PNS Ghazi was on a two-fold mission: the primary goal was to locate and sink Vikrant and secondary was to mine India's eastern seaboard, which was to be fulfilled irrespective of the accomplishment of the first. Just 3 years ago the submarine had undergone an extensive refitting and midlife upgrade in Turkey, where U.S-made ill-fitted World War II era Mk.14/Mk.10 naval mines were bought "secretly" from Turkey due to a 1965 arms embargo placed on both India and Pakistan.
The 27 year old submarine suffered from deteriorating material state and equipment, but still the task was one of vital importance, that was to control the Indian Navy’s attempts to put a naval blockade on East Pakistan. Against it was the consideration of Ghazi’s aging machinery and equipment.

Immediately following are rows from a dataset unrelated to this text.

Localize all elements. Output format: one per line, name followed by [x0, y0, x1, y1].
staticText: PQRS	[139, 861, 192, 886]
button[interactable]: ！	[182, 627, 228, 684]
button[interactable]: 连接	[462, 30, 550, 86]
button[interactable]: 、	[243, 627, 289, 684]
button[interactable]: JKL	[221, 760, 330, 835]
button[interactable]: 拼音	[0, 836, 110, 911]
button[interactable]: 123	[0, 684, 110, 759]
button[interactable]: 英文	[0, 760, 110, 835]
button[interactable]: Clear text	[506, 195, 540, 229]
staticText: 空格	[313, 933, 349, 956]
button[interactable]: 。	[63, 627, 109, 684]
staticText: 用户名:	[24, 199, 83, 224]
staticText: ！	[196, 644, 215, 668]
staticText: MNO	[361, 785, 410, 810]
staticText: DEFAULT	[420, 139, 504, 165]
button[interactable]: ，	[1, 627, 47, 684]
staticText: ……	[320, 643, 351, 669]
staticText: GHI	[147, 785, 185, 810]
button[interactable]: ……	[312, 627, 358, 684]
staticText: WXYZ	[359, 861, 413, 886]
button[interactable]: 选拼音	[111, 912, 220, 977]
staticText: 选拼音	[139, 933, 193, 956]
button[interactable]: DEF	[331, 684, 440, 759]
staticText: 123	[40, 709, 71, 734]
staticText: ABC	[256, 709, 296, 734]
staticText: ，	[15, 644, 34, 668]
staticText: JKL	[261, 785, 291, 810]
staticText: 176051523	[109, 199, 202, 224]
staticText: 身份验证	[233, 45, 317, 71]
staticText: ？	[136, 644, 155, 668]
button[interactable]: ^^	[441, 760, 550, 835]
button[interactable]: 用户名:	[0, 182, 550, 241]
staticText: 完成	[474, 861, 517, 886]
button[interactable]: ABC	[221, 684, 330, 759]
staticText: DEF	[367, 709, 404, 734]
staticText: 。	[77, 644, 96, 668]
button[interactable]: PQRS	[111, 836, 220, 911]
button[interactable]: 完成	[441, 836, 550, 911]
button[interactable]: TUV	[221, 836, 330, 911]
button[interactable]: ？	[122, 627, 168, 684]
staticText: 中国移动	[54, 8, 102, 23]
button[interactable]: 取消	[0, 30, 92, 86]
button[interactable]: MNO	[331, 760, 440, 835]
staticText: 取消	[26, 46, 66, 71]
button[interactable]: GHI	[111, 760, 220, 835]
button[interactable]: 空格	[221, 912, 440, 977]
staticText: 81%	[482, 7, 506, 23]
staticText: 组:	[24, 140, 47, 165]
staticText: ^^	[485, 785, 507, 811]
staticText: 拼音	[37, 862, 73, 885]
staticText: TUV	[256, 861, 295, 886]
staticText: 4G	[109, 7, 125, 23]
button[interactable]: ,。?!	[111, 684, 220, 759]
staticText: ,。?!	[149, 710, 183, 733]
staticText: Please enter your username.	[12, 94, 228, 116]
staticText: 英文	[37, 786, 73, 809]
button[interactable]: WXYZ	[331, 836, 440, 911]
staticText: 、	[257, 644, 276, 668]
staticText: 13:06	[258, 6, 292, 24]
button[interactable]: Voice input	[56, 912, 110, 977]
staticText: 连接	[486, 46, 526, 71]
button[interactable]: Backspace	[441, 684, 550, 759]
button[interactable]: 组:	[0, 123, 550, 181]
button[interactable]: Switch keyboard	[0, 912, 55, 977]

It was difficult to sustain prolonged operations in a distant area, in the total absence of repair, logistic and recreational facilities in the vicinity. At this time, submarine repair facilities were totally absent at Chittagong – the only port in the east.
PNS Ghazi started laying several mines around Visakhapatnam port in order to bottle up the Indian Navy's heavy units clustered in this major Indian naval base. On the night of 4/5 December, PNS Ghazi suffered an internal explosion which sunk the submarine and killed all 93 souls on board. The submarine sank with 93 souls on board.

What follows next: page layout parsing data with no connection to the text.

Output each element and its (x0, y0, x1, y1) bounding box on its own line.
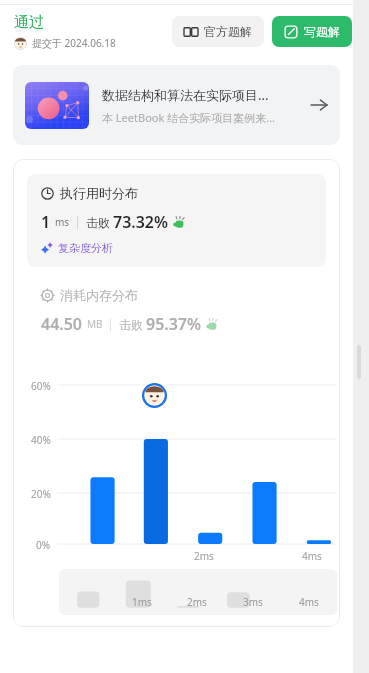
staticText: 执行用时分布 (60, 185, 138, 201)
staticText: 官方题解 (204, 24, 252, 39)
staticText: 击败 (86, 215, 110, 230)
staticText: 消耗内存分布 (60, 287, 138, 303)
staticText: MB (87, 317, 103, 331)
staticText: 20% (31, 487, 51, 501)
staticText: 44.50 (41, 313, 83, 335)
staticText: 1ms (132, 595, 152, 609)
staticText: 提交于 2024.06.18 (32, 36, 116, 50)
button[interactable]: 数据结构和算法在实际项目... (13, 65, 340, 145)
staticText: 40% (31, 433, 51, 447)
staticText: 写题解 (304, 24, 340, 39)
other: Book (184, 25, 198, 39)
staticText: 95.37% (146, 313, 202, 335)
button[interactable]: Write solution (272, 16, 352, 47)
staticText: 击败 (119, 317, 143, 332)
other: Open LeetBook (310, 96, 328, 114)
staticText: 3ms (243, 595, 263, 609)
button[interactable]: 执行用时分布 (27, 174, 326, 267)
staticText: 本 LeetBook 结合实际项目案例来... (102, 110, 276, 125)
staticText: 通过 (14, 13, 44, 32)
staticText: 0% (36, 538, 51, 552)
staticText: 73.32% (113, 211, 169, 233)
staticText: ms (55, 215, 70, 229)
staticText: 4ms (302, 549, 322, 563)
staticText: 4ms (299, 595, 319, 609)
button[interactable]: 1ms (59, 569, 337, 615)
button[interactable]: Book (172, 16, 264, 47)
staticText: 数据结构和算法在实际项目... (102, 86, 269, 104)
button[interactable]: 复杂度分析 (41, 241, 113, 255)
staticText: 复杂度分析 (58, 241, 113, 255)
staticText: 1 (41, 211, 51, 233)
staticText: 60% (31, 379, 51, 393)
staticText: 2ms (187, 595, 207, 609)
staticText: 2ms (194, 549, 214, 563)
other: Write solution (284, 25, 298, 39)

At dawn, fishermen found an oil slick and debris—including a life vest marked USS Diablo. The following day, military divers located Ghazi buried into the seafloor at 99 feet deep—her torpedo compartment blown wide open from the inside. The submarine’s periscope was still raised and her bow was pointed toward Visakhapatnam port. Over subsequent days, diving teams entered the ship and recovered intelligence including war logs, communications, and (later) a clock suggestively frozen at a quarter past twelve.
The PNS Ghazi had fallen prey to one of her own mines, and something happened which caused one of the mines to explode, including either an impact with the seabed while emergency diving to avoid the Indian Navy or mishandling of the mines by inexperienced sailors.
Most of these records and the Indian Navy’s own records were destroyed in 2010 because the Indian Government wanted the narrative that the submarine had been sunk by the Indian Navy in an act of military prowess and credits the INS Rajput for sinking PNS Ghazi, but in real life numerous contradictions in the published Indian versions of the incident, viewed with suspicion and doubt in Pakistan, have led to the conclusion that the Indians do not know how the Ghazi sank. Even Indian Navy Vice Admiral G M Hiranandani, then commanding officer of INS Rajput maintains that “the submarine almost certainly suffered an internal explosion.” Pictures taken of the submarine in 2003 by Indian divers also confirm that the submarine had suffered an internal explosion.
Nevertheless, with the destruction of all records the submarine’s sinking remains one of the great mysteries of the 1971 war and allows the Indian Government and Navy to claim a jingoistic victory that is not theirs (not uncommon in the Indian Armed Forces).
The submarine was nevertheless successful in diluting the Indian Navy’s actions against Pakistan Navy ships in West Pakistan. We salute her brave men, and her last voyage.